Cancer du Testicule

Nous assurons une prise en charge multidisciplinaire en collaboration avec l'équipe d'oncologie médicale du Centre Léon Bérard et un médecin anatomopathologiste qui assiste aux réunions de concertation.

Présentation

Le cancer du testicule est en nette augmentation depuis une trentaine d’années. Cette tumeur a considérablement bénéficié des progrès de la chimiothérapie qui a transformé son pronostic avec un taux actuel de guérison de 95 % tous stades confondus.

Le cancer du testicule, se développant après l’adolescence, est le premier cancer de l’adulte jeune entre 20 et 35 ans. Certains facteurs favorisants sont actuellement bien connus comme la cryptorchidie (anomalie de positionnement du testicule) et plus généralement les anomalies que l’on regroupe actuellement sous le terme de dysgénésie gonadique comprenant l’atrophie testiculaire et les troubles de la fertilité.
Certains facteurs environnementaux, notamment hormonaux, à l’origine de déséquilibres endocriniens au cours du développement du fœtus pourraient également être des facteurs favorisants.

Comment dépister le cancer du testicule ?

Le diagnostic est simplement fait à partir de l’autopalpation testiculaire qui retrouve une anomalie de consistance de la glande siège d’une induration suspecte. En cas de difficulté diagnostique, une échographie associée à un Doppler couleur est l’examen de référence.

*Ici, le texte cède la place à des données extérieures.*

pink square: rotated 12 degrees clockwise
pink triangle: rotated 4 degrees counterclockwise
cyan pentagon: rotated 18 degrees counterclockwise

Le dosage de marqueurs sanguins spécifiques de ces tumeurs germinales comme l’alpha-foetoprotéine et l’hormone gonadotrophique chorionique (HCG) confirment parfois le diagnostic et leur élévation peut constituer un facteur pronostique. Bien que moins spécifique, le lactate-déshydrogénase (LDH) est également pris en compte comme facteur pronostique.

Comment traiter le cancer du testicule ?

L’ablation de la glande testiculaire, orchidectomie par voie inguinale, constitue la première étape diagnostique et thérapeutique. Une prothèse testiculaire peut être mise en place lors de cette intervention à la demande du patient.
Il est recommandé d’effectuer avant le geste chirurgical une conservation de sperme dans une banque du sperme (CECOS) en raison des conséquences possibles de certains traitements sur la spermatogénèse (production de spermatozoïdes). Cette intervention ne retentit pas sur la sexualité.

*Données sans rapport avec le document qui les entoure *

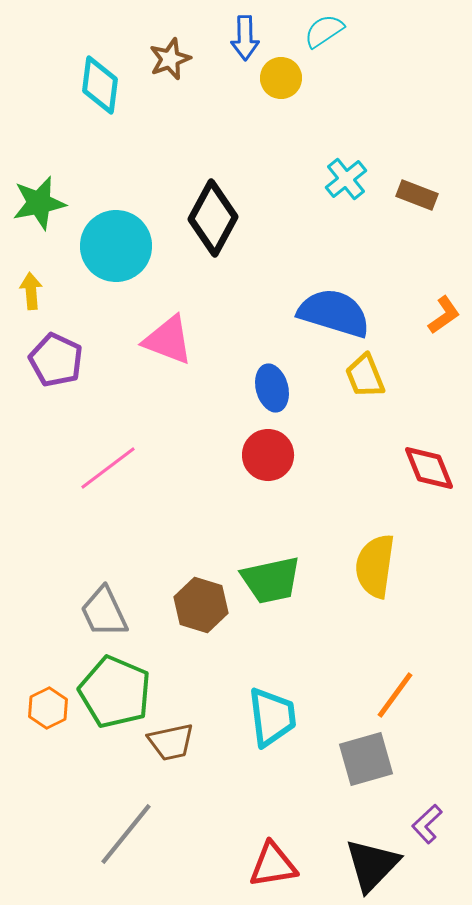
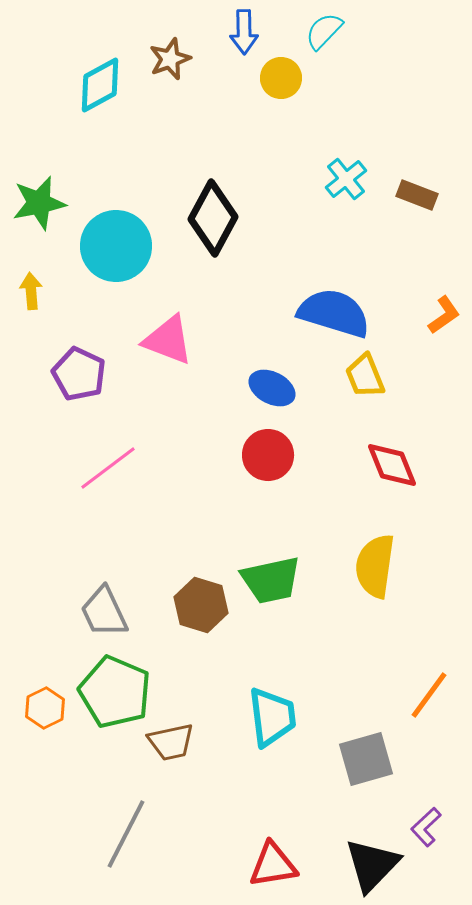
cyan semicircle: rotated 12 degrees counterclockwise
blue arrow: moved 1 px left, 6 px up
cyan diamond: rotated 54 degrees clockwise
purple pentagon: moved 23 px right, 14 px down
blue ellipse: rotated 48 degrees counterclockwise
red diamond: moved 37 px left, 3 px up
orange line: moved 34 px right
orange hexagon: moved 3 px left
purple L-shape: moved 1 px left, 3 px down
gray line: rotated 12 degrees counterclockwise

L’analyse histologique de la tumeur et l’étude du caractère localisé ou non de la tumeur (scanner thoraco-abdominal) orienteront le traitement complémentaire éventuellement nécessaire (chimiothérapie, radiothérapie, curage ganglionnaire retropéritonéal).

La majorité des patients est actuellement guérie à l’issue de ces traitements, une surveillance régulière des marqueurs tumoraux et la réalisation de scanners de contrôle s’avèrent néanmoins nécessaires. Les séquelles éventuelles sont liées aux effets secondaires des différentes thérapeutiques utilisées.